Open Sandr0x00 opened 7 years ago
One of the most teached algorithms is HITS, where you have an "authority" value. Though not strictly a "trustworthyness" value, but might be an indicator for it
Maybe "an indicator for it" is the best we can get. How big would our focused subgraph then be for the HITS algorithm? E.g.: Pretend we want to score the following relationship only: (Beethoven - inspired by - Mozart) -> the sources stored at 'Beethoven' and 'Mozart' by Project A could be the limited root set. However, when we judge a source as a whole, are all sources in the database our root set? Consequently, we would then need to scrape 1 level deeper for the base set?
If we're using an optimized library (NetworkX is pretty good, but that's Python…), with all that power iteration eigenvector calculation magic, we can probably go pretty large with the focused subgraph, maybe even just use all relevant sources. But hard to tell without any measurements
@sacdallago maybe you know a Javascript library similar to NetworkX?
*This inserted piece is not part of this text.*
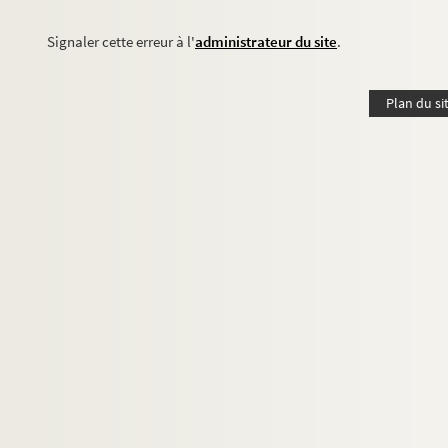
Signaler cette erreur à l'
administrateur du site
.
Plan du si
@pfent I unfortunately don't :( But some NPM digging might make pretty things surface. One week ago I found two groups attempting to write CNNs in JS, so I'm fairly sure there's a package for everything :D :D
Our current idea:
Regarding the ranking see also my comment at https://github.com/MusicConnectionMachine/RelationshipsG3/issues/5#issuecomment-284272220 This would be a cool thing to try out, but it seems to me that ideally the time to approach this would be when we see that we really need this refinement and we need to get to this place first.
@simonzachau Spawning child processes and assign them jobs with other languages is always a bit of an overkill! Avoid that as much as possible, and really just do that if there is no other way.
Maybe we can use one of these: https://github.com/graphology/graphology-hits, https://www.npmjs.com/package/ngraph.hits
https://www.npmjs.com/package/graphology-hits was last published 2 weeks ago. What that tells me is that there is someone trying to do something similar and hasn't found a solution either, and that the package is being maintained (as opposed to the year old one).
@sacdallago thank you for reviewing our findings! That's why we also opted to try graphology-hits rather than the unmaintained ngraph.hits.
What are trustworthy links? Why do we trust some links more than other ones? Who says that musicbrainz.org is more trusted than mymusicblog.wordpress.com? Do we say that? (For thousands of links?)